Per il ripristino dell’ecosistema lagunare

Questa concezione della Laguna nacque in Gigi all’indomani dell’alluvione del 1966. Superato lo shock iniziale e la fase della protesta e della lamentazione contro la natura matrigna, fu nella pattuglia di quanti compresero che era nelle manomissioni e privatizzazioni della Laguna la ragione del suo irrimediabile degrado. La lotta contro il “canale dei petroli” e l’attuazione della Terza zona industriale fu la prima conseguenza di quella comprensione. Ma subito trascese quel momento ed elaborò (come ricorda Toni Casellati) una prima proposta legislativa, coerente con l’esigenza di un governo pubblico unitario della Laguna, gestito dai comuni e dallo Stato, sorretto da una pianificazione complessiva del territorio lagunare.

La concezione ecosistemica della Laguna maturò poi in Gigi, e trovò la sua piena espressione e consapevolezza, in relazione a due eventi ai quali partecipò molto attivamente: la formazione del “Piano comprensoriale della Laguna di Venezia e Chioggia”, la redazione del rapporto Ripristino, conservazione ed uso dell'ecosistema lagunare veneziano. Questi eventi lo sollecitarono ad agire su due versanti strettamente legati dei suoi interessi: quello della sostanza delle questioni (raramente ho conosciuto un politico che come lui privilegiasse i contenuti rispetto a tutte le altre dimensioni del potere), e quello delle forme di governo.

La salvaguardia della Laguna, la messa in valore e la ricostituzione delle qualità (naturali, storiche, fisiche, sociali, estetiche, economiche) di cui essa è intessuta, ha costituito l’obiettivo finalistico della sua azione per la Laguna. La rivendicazione del carattere di bene comune che la Serenissima aveva saputo privilegiare per secoli ha costituito il legame con la soluzione amministrativa che tenacemente ha propugnato. L’unità del governo della Laguna e del suo territorio è stato l’obiettivo strumentale, fortemente legato alla sua formazione giuridica e ai ruoli politici che volta per volta ha ricoperto.
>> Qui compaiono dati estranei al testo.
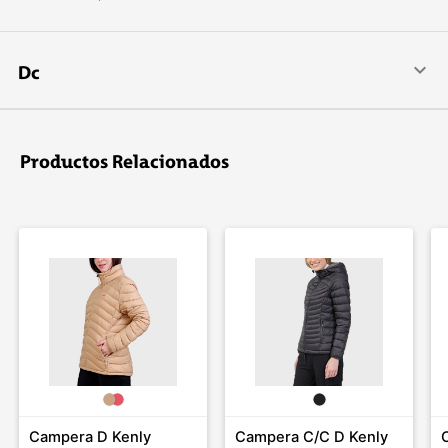
Dc
DC Shoes es una marca líder en calzado e indumentaria para
deportes extremos, skate, snowboard, deportes urbanos y
freestyle. La compañí­a fue fundada por Ken Block y Damon
Productos Relacionados
Way en 1993.
Campera D Kenly
Campera C/C D Kenly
Gigi fu molto duttile nel condividere, volta per volta, la formula che consentiva (o che sembrava poter consentire) un governo unitario del bacino lagunare. Era consapevole della debolezza di una formula (quella del Comprensorio di comuni come ente elettivo di secondo grado) che fu assunta dalla legge speciale del 1973 per la formazione del piano comprensoriale. Tuttavia si adoperò con passione perché quella indicazione divenisse efficace, perché all’organismo del Comprensorio della Laguna di Venezia e di Chioggia si desse vita, perché il Piano comprensoriale fosse redatto, adottato, approvato. Lavorò dentro la struttura del piano comprensoriale, e ai suoi fianchi per adottarlo (un giorno bisognerà raccontare anche il gustoso aneddoto della sua azione su Gianni Pellicani, e di questo sui socialisti del PSI, perché si giungesse al’adozione), e per migliorarlo quando fu adottato (la corposa osservazione del Comune di Venezia è stata materialmente stesa da lui).

Seppellita sotto la mancata approvazione regionale l’efficacia del piano comprensoriale Gigi continuò ad agire per un governo unitario del bacino lagunare, appoggiandosi sempre alla sponda di autorevoli uomini di governo: comunisti come Gianni Pellicani e repubblicani come Bruno Visentini. A proposito della sua costante collaborazione con i primi, con gli uomini del PCI, Massimo Cacciari fece circolare una battuta spiritosa e verace, che a Gigi provocò irritazione: lo definì “il centro studi del PCI”. Gigi era davvero uno di quegli uomini votati alla politica che pongono al centro di questa specifici obiettivi di contenuto.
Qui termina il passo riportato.